Mariane Ibrahim is pleased to present the gallery’s second solo exhibition with No Martins entitled, Encontros Políticos (Political Encounters)…Part 2. The exhibition will be on view from September 15 through October 28, 2023.
A trip to the beach is one of life's simplest and most pleasurable experiences. But to whom is this pleasure given? For whom is it forbidden? While Brazil, unlike the United States, never had laws sanctioning racism and segregation, these practices were and are standard, customary, and enforced against Brazil’s Black population. Going to the beach as a Black Brazilian brings to bare the question of personhood and, by extension, Black Brazilians’ right to be self-possessed in public.
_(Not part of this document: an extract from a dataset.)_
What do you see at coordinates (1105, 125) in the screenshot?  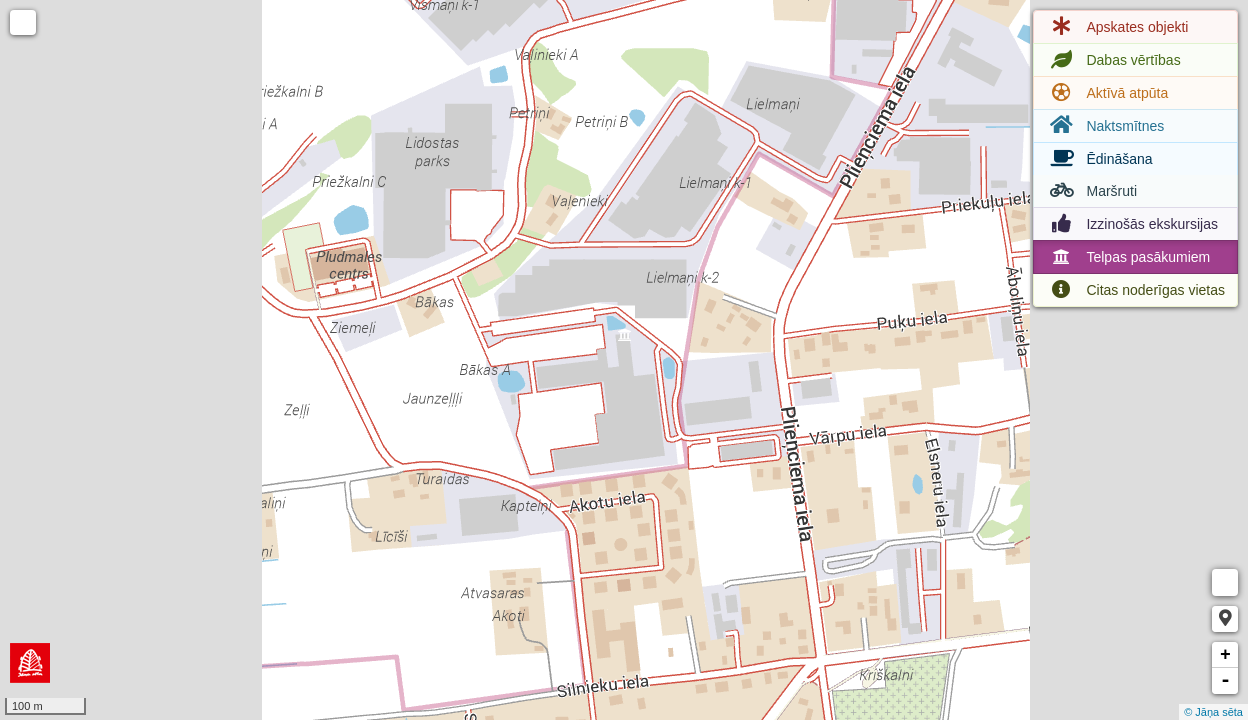 I see `Naktsmītnes` at bounding box center [1105, 125].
Brazilian beaches as the site of these kinds of encounters recalls the tragic history of the enslavement of Africans and their descendants. Africans first arrived in Brazil, having crossed the Atlantic by boat, as early as the mid 1500s. Rio de Janeiro, home to some of Brazil’s most beautiful and elite beaches, was a major slave port. So was Salvador in the northeastern state of Bahia. Brazilian slavery ended only in 1888, leaving repercussions and legacies that still unduly influence Black Brazilian life. One can not help but to consider the policing of Black Brazilian bodies on Brazilian beaches in the 21st century as a continuation of the trading in Black bodies and the servitude forced upon Black bodies by the Portuguese and ruling white Brazilian elite. Time has certainly moved forward but the dial has not turned sufficiently towards racial democracy.
No Martins’ newest body of work confronts Brazil’s aspirational thesis of racial democracy. Through a series of nine large scale canvases, Martins depicts dark skinned Black people of varying genders, body types, friend groups, and familial dynamics in varying states of repose and interaction. Their gaze is turned towards each other, the ocean, or whatever thing they’re focused on - but never towards the viewer. Intentionally, Martins’ figures have no concern for anyone but themselves and the experience of sun, salt, and sea. In this manner, Martins gifts the Black people in his paintings an agency that is not recognized by the broader Brazilian society.
In the work Continuidade (2023), two young children play in the sand just inches away from their grandparents’ feet. The grandparents are keeping a watchful eye of their grandchildren while standing in front of a vendor selling beach toys. Attached to the vendor’s cart is a Brazilian flag.
The actual Brazilian flag is imprinted with the phrase “Ordem e Progresso”, in English, “Order and Progress”. The notion of order implies, at a minimum, state sanctioned actions that allow order to be maintained. It also implies that the state can decide to enact and enforce order however and whenever it sees fit. Brazil’s twenty-one year military dictatorship affirms this notion. The ongoing stigmatization put upon residents of Brazil’s favelas and enforced, in the name of law and order, by police action in those communities, affirms this notion. The most recent government led by military trained, political conservative, President Jair Bolsonaro, most certainly affirms this notion.
Martins’ Brazilian flag is imprinted with the Portuguese phrase “Progresso é liberdade ao povo”, translated in English as “Progress is freedom for the people.” Here Martins suggests that with liberation comes the potential for the relaxation of vigilance and subsequently, the possibility of actual joy and rest for Black Brazilians. In choosing freedom, Black Brazilians would cease being politicized subjects of a system seeks their demise. Their humanity would not be at stake.
Another work, Vendedores (2023), depicts five beach vendors, with their wares surrounding them, taking a break, and talking amongst themselves. In the background, three young women have entered the Atlantic Ocean. In a country like Brazil, where economic disparity is significant and ongoing, the most vulnerable of Brazilian society (who are often, though not exclusively Black Brazilians) have few viable, legal work options so they take on roles in the informal economy, such as the individuals Martins depicts in this work.
Martins’ work questions head on the validity and the fragility of racial democracy in Brazil as evidenced by the day to day lives of Black Brazilians. By depicting Black Brazilian leisure on the beach - a key symbol of Brazilian cultural heritage - Martins confronts fundamentally racist and classist beliefs held by a society intent on performing Black subjugation. By affirming Black Brazilians’ right to pleasure and rest, Martins disturbs the notion of racial democracy, and affirms that a country who believes in order as key to progress, and in the name of order and progress, suppresses liberation, can not and will not support and uplift Black Brazilian humanity. Only by inverting the promise of the nation state - and making freedom the desired outcome (rather than progress) - will Black Brazilians have the possibility to claim, occupy, and negotiate their humanity. Key in this negotiation, of course, is the choice of when, where, and how to rest. However, the converse may also be true: neither will Brazilian society be able to rest, until Black Brazilians are considered as and able to be whole humans.